WHAT IS REQUIRED> Apart from the pictures, every entry must be retyped exactly.

Saved data entries:
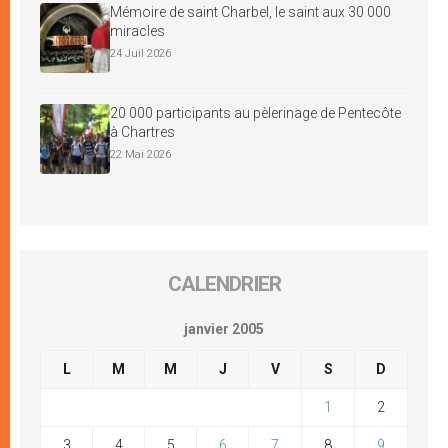
Mémoire de saint Charbel, le saint aux 30 000
miracles
24 Juil 2026
20 000 participants au pèlerinage de Pentecôte
à Chartres
22 Mai 2026
CALENDRIER
janvier 2005
L
M
M
J
V
S
D
1
2
3
4
5
6
7
8
9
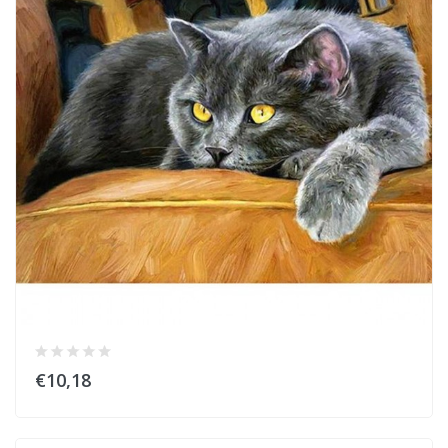
€10,18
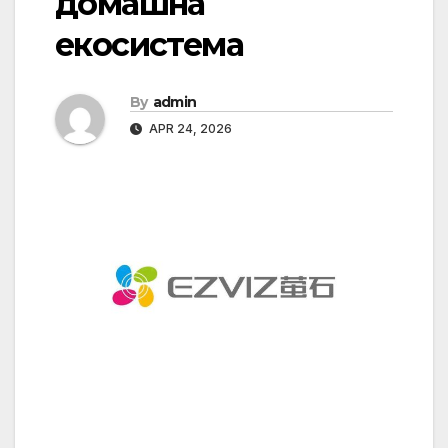
домашна
екосистема
By
admin
APR 24, 2026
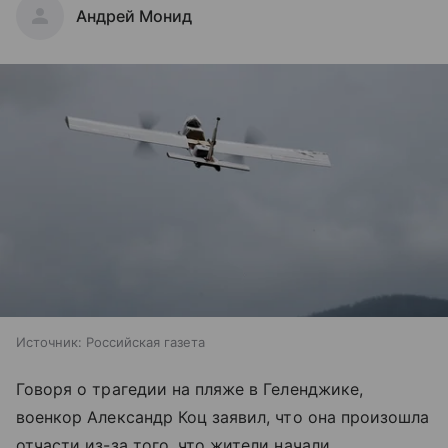
Андрей Монид
Источник:
Российская газета
Говоря о трагедии на пляже в Геленджике,
военкор Александр Коц заявил, что она произошла
отчасти из-за того, что жители начали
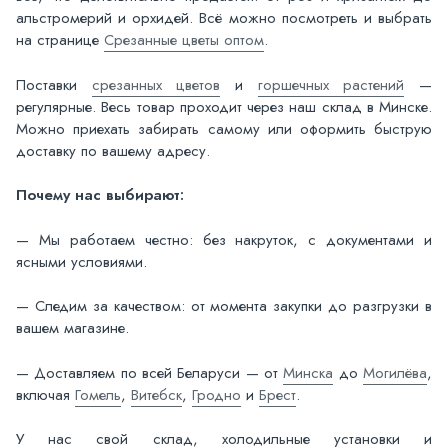
альстромерий и орхидей. Всё можно посмотреть и выбрать
на странице
Срезанные цветы оптом
.
Поставки
срезанных цветов
и
горшечных растений
—
регулярные. Весь товар проходит через наш склад в Минске.
Можно приехать забирать самому или оформить быструю
доставку по вашему адресу.
Почему нас выбирают:
— Мы работаем честно: без накруток, с документами и
ясными условиями.
— Следим за качеством: от момента закупки до разгрузки в
вашем магазине.
— Доставляем по всей Беларуси — от
Минска
до
Могилёва
,
включая
Гомель
,
Витебск
,
Гродно
и
Брест
.
У нас свой склад, холодильные установки и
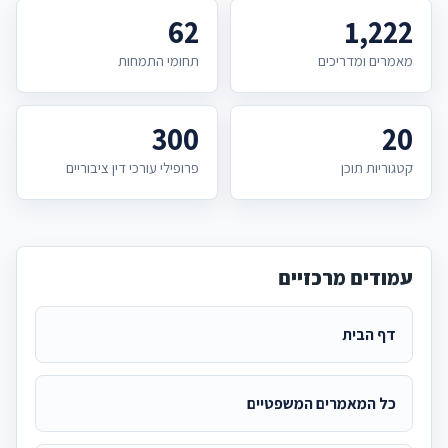
62
1,222
מאמרים ומדריכים
תחומי התמחות
300
20
קטגוריות תוכן
פרופילי עורכי דין ציבוריים
עמודים מרכזיים
דף הבית
כל המאמרים המשפטיים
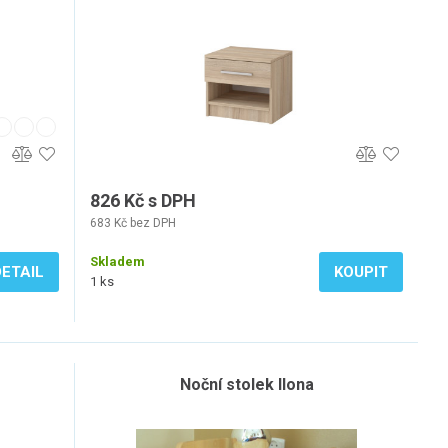
826 Kč s DPH
683 Kč bez DPH
Skladem
DETAIL
KOUPIT
1 ks
Noční stolek Ilona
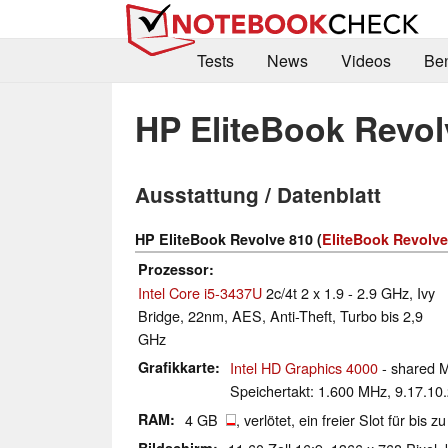
Tests
News
Videos
Be
HP EliteBook Revol
Ausstattung / Datenblatt
HP EliteBook Revolve 810 (
EliteBook Revolve
Prozessor
Intel Core i5-3437U
2c/4t 2 x 1.9 - 2.9 GHz, Ivy
Bridge, 22nm, AES, Anti-Theft, Turbo bis 2,9
GHz
Grafikkarte
Intel HD Graphics 4000
- shared 
Speichertakt: 1.600 MHz, 9.17.10
RAM
4 GB
, verlötet, ein freier Slot für bi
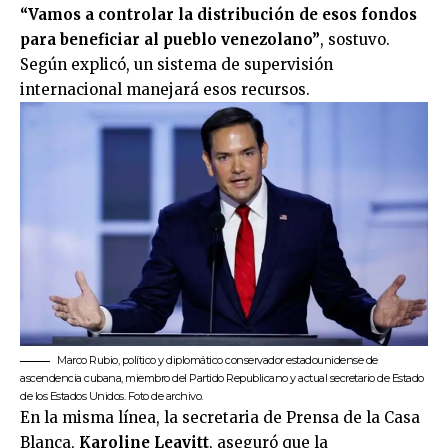
“Vamos a controlar la distribución de esos fondos
para beneficiar al pueblo venezolano”
, sostuvo.
Según explicó, un sistema de supervisión
internacional manejará esos recursos.
Marco Rubio, político y diplomático conservador estadounidense de
ascendencia cubana, miembro del Partido Republicano y actual secretario de Estado
de los Estados Unidos. Foto de archivo.
En la misma línea, la secretaria de Prensa de la
Casa
Blanca
,
Karoline Leavitt
, aseguró que la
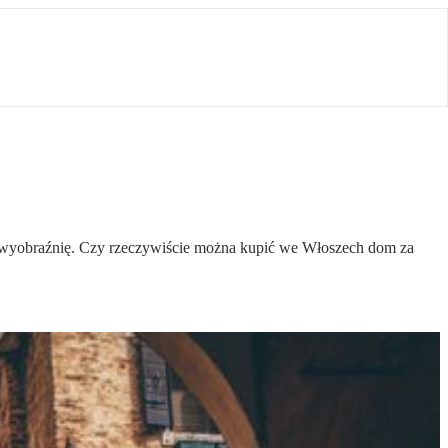
ją wyobraźnię. Czy rzeczywiście można kupić we Włoszech dom za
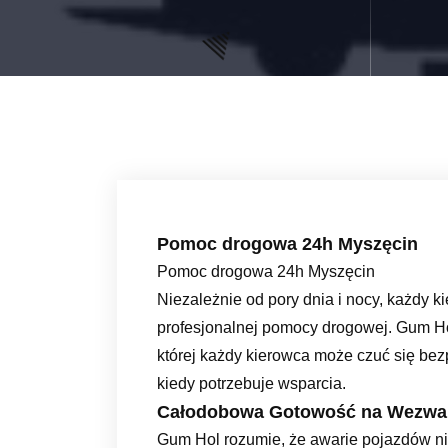
Pomoc drogowa 24h Myszęcin
Pomoc drogowa 24h Myszęcin
Niezależnie od pory dnia i nocy, każdy 
profesjonalnej pomocy drogowej. Gum H
której każdy kierowca może czuć się bezp
kiedy potrzebuje wsparcia.
Całodobowa Gotowość na Wezwa
Gum Hol rozumie, że awarie pojazdów ni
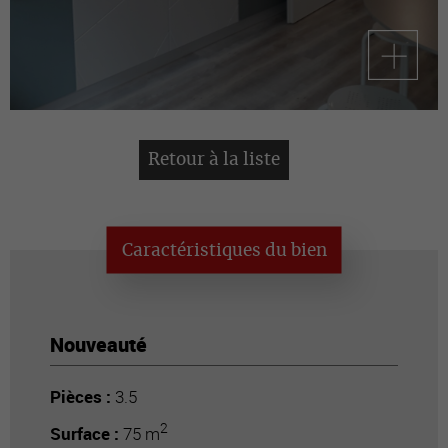
Retour à la liste
Caractéristiques du bien
Nouveauté
Pièces :
3.5
2
Surface :
75 m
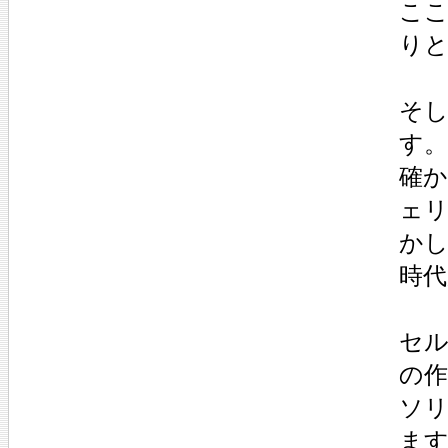
こ
り
そ
す。
確
ェ
か
時
セ
の
ソ
ま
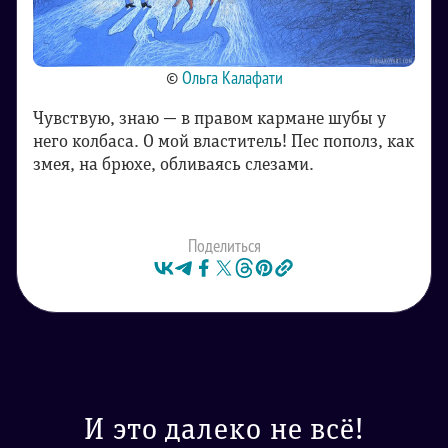
©
Ольга Калафати
Чувствую, знаю — в правом кармане шубы у
него колбаса. О мой властитель! Пес пополз, как
змея, на брюхе, обливаясь слезами.
Поделиться
И это далеко не всё!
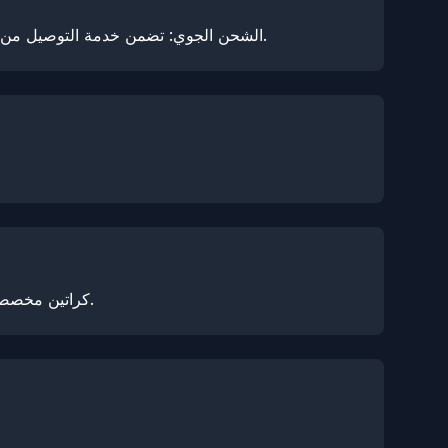
الشحن الجوي: تضمن خدمة التوصيل من الباب إلى الباب التسليم في غضون 7 أيام. الشحن البحري: اعتمادًا على المنطقة، يستغرق التسليم عادة من 30 إلى 45 يومًا.
كراتين مخصصة، عبوات طبقة حماية الطلاء، أدوات تطبيق متنوعة لطبقة حماية الطلاء، مواد ترويجية، معدات اختبار، جدران عرض، والمزيد.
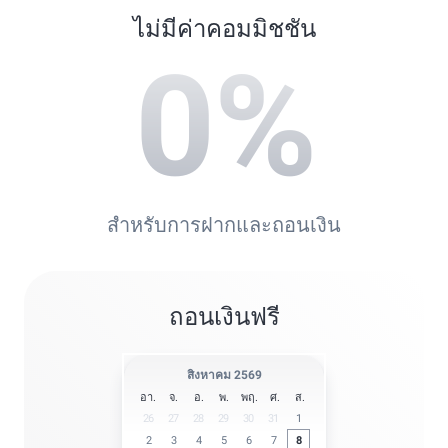
ไม่มีค่าคอมมิชชัน
0
%
สำหรับการฝากและถอนเงิน
ถอนเงินฟรี
สิงหาคม 2569
อา.
จ.
อ.
พ.
พฤ.
ศ.
ส.
26
27
28
29
30
31
1
2
3
4
5
6
7
8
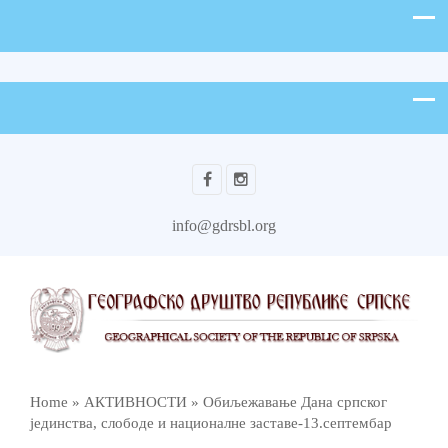
info@gdrsbl.org
Home
»
АКТИВНОСТИ
»
Обиљежавање Дана српског
јединства, слободе и националне заставе-13.септембар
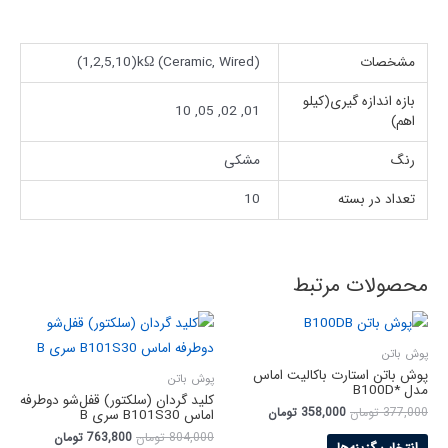
مشخصات
(Ceramic, Wired) 1,2,5,10)kΩ)
بازه اندازه گیری(کیلو
01, 02, 05, 10
اهم)
رنگ
مشکی
تعداد در بسته
10
محصولات مرتبط
پوش باتن
پوش باتن استارت باکالیت اماس
پوش باتن
مدل *B100D
کلید گردان (سلکتور) قفل‌شو دوطرفه
377,000
تومان
358,000
تومان
اماس B101S30 سری B
804,000
تومان
763,800
تومان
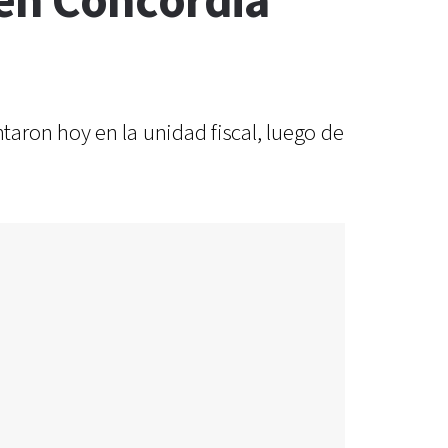
 en Concordia
aron hoy en la unidad fiscal, luego de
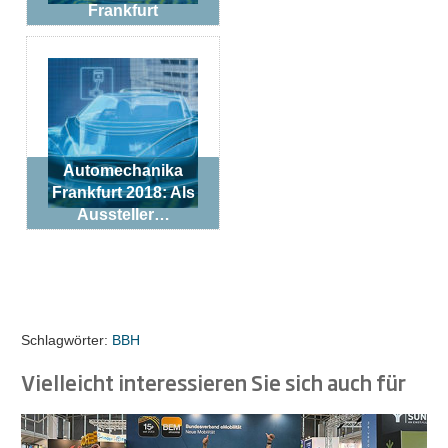
Frankfurt
Automechanika
Frankfurt 2018: Als
Aussteller…
Schlagwörter:
BBH
Vielleicht interessieren Sie sich auch für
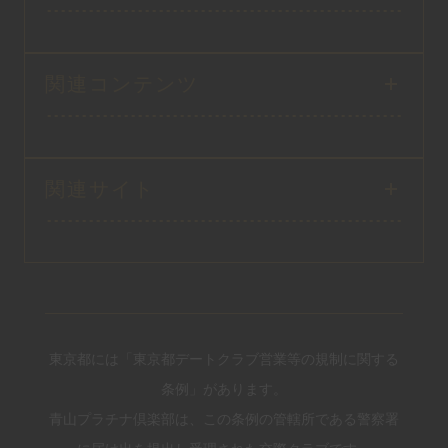
関連コンテンツ
関連サイト
東京都には「東京都デートクラブ営業等の規制に関する
条例」があります。
青山プラチナ倶楽部は、この条例の管轄所である警察署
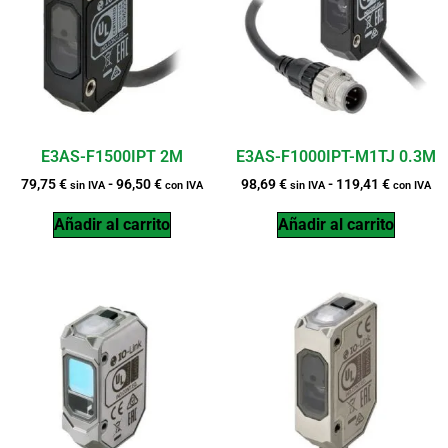
E3AS-F1500IPT 2M
E3AS-F1000IPT-M1TJ 0.3M
79,75
€
-
96,50
€
98,69
€
-
119,41
€
sin IVA
con IVA
sin IVA
con IVA
Añadir al carrito
Añadir al carrito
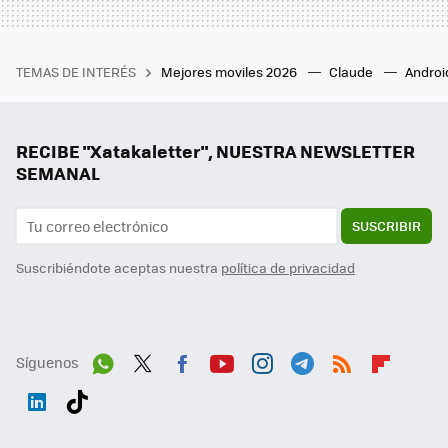
TEMAS DE INTERÉS
Mejores moviles 2026
Claude
Androi
RECIBE "Xatakaletter", NUESTRA NEWSLETTER
SEMANAL
SUSCRIBIR
Suscribiéndote aceptas nuestra
política de privacidad
Síguenos
Wh
Twit
Fac
You
Inst
Tele
RSS
Flip
ats
ter
ebo
tub
agr
gra
boa
Link
Tikt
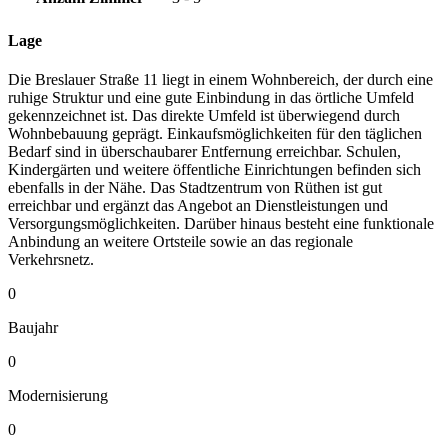
Lage
Die Breslauer Straße 11 liegt in einem Wohnbereich, der durch eine
ruhige Struktur und eine gute Einbindung in das örtliche Umfeld
gekennzeichnet ist. Das direkte Umfeld ist überwiegend durch
Wohnbebauung geprägt. Einkaufsmöglichkeiten für den täglichen
Bedarf sind in überschaubarer Entfernung erreichbar. Schulen,
Kindergärten und weitere öffentliche Einrichtungen befinden sich
ebenfalls in der Nähe. Das Stadtzentrum von Rüthen ist gut
erreichbar und ergänzt das Angebot an Dienstleistungen und
Versorgungsmöglichkeiten. Darüber hinaus besteht eine funktionale
Anbindung an weitere Ortsteile sowie an das regionale
Verkehrsnetz.
0
Baujahr
0
Modernisierung
0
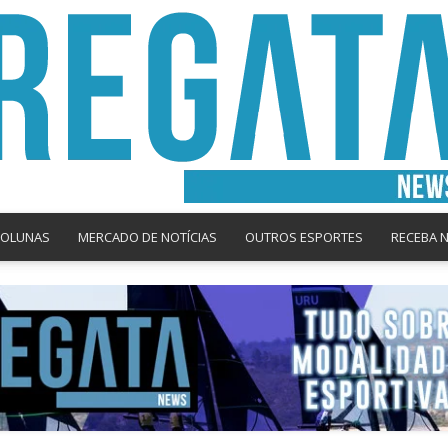
COLUNAS
MERCADO DE NOTÍCIAS
OUTROS ESPORTES
RECEBA 
Regata
News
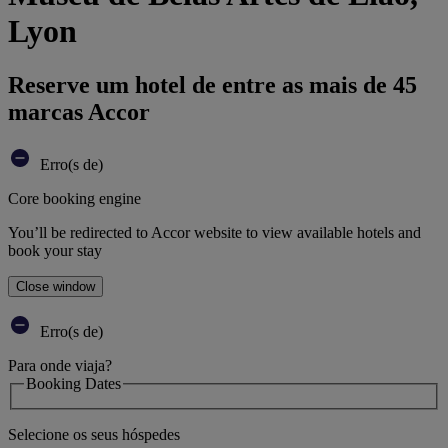
Lyon
Reserve um hotel de entre as mais de 45
marcas Accor
Erro(s de)
Core booking engine
You’ll be redirected to Accor website to view available hotels and
book your stay
Close window
Erro(s de)
Para onde viaja?
Booking Dates
Selecione os seus hóspedes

RESPONSE TO THE TASK>
Mémoire de saint Charbel, le saint aux 30 000
miracles
24 Juil 2026
20 000 participants au pèlerinage de Pentecôte
à Chartres
22 Mai 2026
CALENDRIER
janvier 2005
L
M
M
J
V
S
D
1
2
3
4
5
6
7
8
9
€10,18
домашна
екосистема
By
admin
APR 24, 2026
Андрей Монид
Источник:
Российская газета
Говоря о трагедии на пляже в Геленджике,
военкор Александр Коц заявил, что она произошла
отчасти из-за того, что жители начали
альстромерий и орхидей. Всё можно посмотреть и выбрать
на странице
Срезанные цветы оптом
.
Поставки
срезанных цветов
и
горшечных растений
—
регулярные. Весь товар проходит через наш склад в Минске.
Можно приехать забирать самому или оформить быструю
доставку по вашему адресу.
Почему нас выбирают:
— Мы работаем честно: без накруток, с документами и
ясными условиями.
— Следим за качеством: от момента закупки до разгрузки в
вашем магазине.
— Доставляем по всей Беларуси — от
Минска
до
Могилёва
,
включая
Гомель
,
Витебск
,
Гродно
и
Брест
.
У нас свой склад, холодильные установки и
62
1,222
מאמרים ומדריכים
תחומי התמחות
300
20
קטגוריות תוכן
פרופילי עורכי דין ציבוריים
עמודים מרכזיים
דף הבית
כל המאמרים המשפטיים
826 Kč s DPH
683 Kč bez DPH
Skladem
DETAIL
KOUPIT
1 ks
Noční stolek Ilona
Tests
News
Videos
Be
HP EliteBook Revol
Ausstattung / Datenblatt
HP EliteBook Revolve 810 (
EliteBook Revolve
Prozessor
Intel Core i5-3437U
2c/4t 2 x 1.9 - 2.9 GHz, Ivy
Bridge, 22nm, AES, Anti-Theft, Turbo bis 2,9
GHz
Grafikkarte
Intel HD Graphics 4000
- shared 
Speichertakt: 1.600 MHz, 9.17.10
RAM
4 GB
, verlötet, ein freier Slot für bi
“Vamos a controlar la distribución de esos fondos
para beneficiar al pueblo venezolano”
, sostuvo.
Según explicó, un sistema de supervisión
internacional manejará esos recursos.
Marco Rubio, político y diplomático conservador estadounidense de
ascendencia cubana, miembro del Partido Republicano y actual secretario de Estado
de los Estados Unidos. Foto de archivo.
En la misma línea, la secretaria de Prensa de la
Casa
Blanca
,
Karoline Leavitt
, aseguró que la
ją wyobraźnię. Czy rzeczywiście można kupić we Włoszech dom za
Pomoc drogowa 24h Myszęcin
Pomoc drogowa 24h Myszęcin
Niezależnie od pory dnia i nocy, każdy 
profesjonalnej pomocy drogowej. Gum H
której każdy kierowca może czuć się bezp
kiedy potrzebuje wsparcia.
Całodobowa Gotowość na Wezwa
Gum Hol rozumie, że awarie pojazdów ni
Retour à la liste
Caractéristiques du bien
Nouveauté
Pièces :
3.5
2
Surface :
75 m
こ
り
そ
す。
確
ェ
か
時
セ
の
ソ
ま
©
Ольга Калафати
Чувствую, знаю — в правом кармане шубы у
него колбаса. О мой властитель! Пес пополз, как
змея, на брюхе, обливаясь слезами.
Поделиться
И это далеко не всё!
الشحن الجوي: تضمن خدمة التوصيل من الباب إلى الباب التسليم في غضون 7 أيام. الشحن البحري: اعتمادًا على المنطقة، يستغرق التسليم عادة من 30 إلى 45 يومًا.
كراتين مخصصة، عبوات طبقة حماية الطلاء، أدوات تطبيق متنوعة لطبقة حماية الطلاء، مواد ترويجية، معدات اختبار، جدران عرض، والمزيد.
ไม่มีค่าคอมมิชชัน
0
%
สำหรับการฝากและถอนเงิน
ถอนเงินฟรี
สิงหาคม 2569
อา.
จ.
อ.
พ.
พฤ.
ศ.
ส.
26
27
28
29
30
31
1
2
3
4
5
6
7
8
info@gdrsbl.org
Home
»
АКТИВНОСТИ
»
Обиљежавање Дана српског
јединства, слободе и националне заставе-13.септембар
مشخصات
(Ceramic, Wired) 1,2,5,10)kΩ)
بازه اندازه گیری(کیلو
01, 02, 05, 10
اهم)
رنگ
مشکی
تعداد در بسته
10
محصولات مرتبط
پوش باتن
پوش باتن استارت باکالیت اماس
پوش باتن
مدل *B100D
کلید گردان (سلکتور) قفل‌شو دوطرفه
377,000
تومان
358,000
تومان
اماس B101S30 سری B
804,000
تومان
763,800
تومان
 en Concordia
aron hoy en la unidad fiscal, luego de
Frankfurt
Automechanika
Frankfurt 2018: Als
Aussteller…
Schlagwörter:
BBH
Vielleicht interessieren Sie sich auch für
関連コンテンツ
関連サイト
東京都には「東京都デートクラブ営業等の規制に関する
条例」があります。
青山プラチナ倶楽部は、この条例の管轄所である警察署
E3AS-F1500IPT 2M
E3AS-F1000IPT-M1TJ 0.3M
79,75
€
-
96,50
€
98,69
€
-
119,41
€
sin IVA
con IVA
sin IVA
con IVA
Añadir al carrito
Añadir al carrito
TEMAS DE INTERÉS
Mejores moviles 2026
Claude
Androi
RECIBE "Xatakaletter", NUESTRA NEWSLETTER
SEMANAL
SUSCRIBIR
Suscribiéndote aceptas nuestra
política de privacidad
Síguenos
Wh
Twit
Fac
You
Inst
Tele
RSS
Flip
ats
ter
ebo
tub
agr
gra
boa
Link
Tikt
Lage
Die Breslauer Straße 11 liegt in einem Wohnbereich, der durch eine
ruhige Struktur und eine gute Einbindung in das örtliche Umfeld
gekennzeichnet ist. Das direkte Umfeld ist überwiegend durch
Wohnbebauung geprägt. Einkaufsmöglichkeiten für den täglichen
Bedarf sind in überschaubarer Entfernung erreichbar. Schulen,
Kindergärten und weitere öffentliche Einrichtungen befinden sich
ebenfalls in der Nähe. Das Stadtzentrum von Rüthen ist gut
erreichbar und ergänzt das Angebot an Dienstleistungen und
Versorgungsmöglichkeiten. Darüber hinaus besteht eine funktionale
Anbindung an weitere Ortsteile sowie an das regionale
Verkehrsnetz.
0
Baujahr
0
Modernisierung
0
COLUNAS
MERCADO DE NOTÍCIAS
OUTROS ESPORTES
RECEBA 
Regata
News
Lyon
Reserve um hotel de entre as mais de 45
marcas Accor
Erro(s de)
Core booking engine
You’ll be redirected to Accor website to view available hotels and
book your stay
Close window
Erro(s de)
Para onde viaja?
Booking Dates
Selecione os seus hóspedes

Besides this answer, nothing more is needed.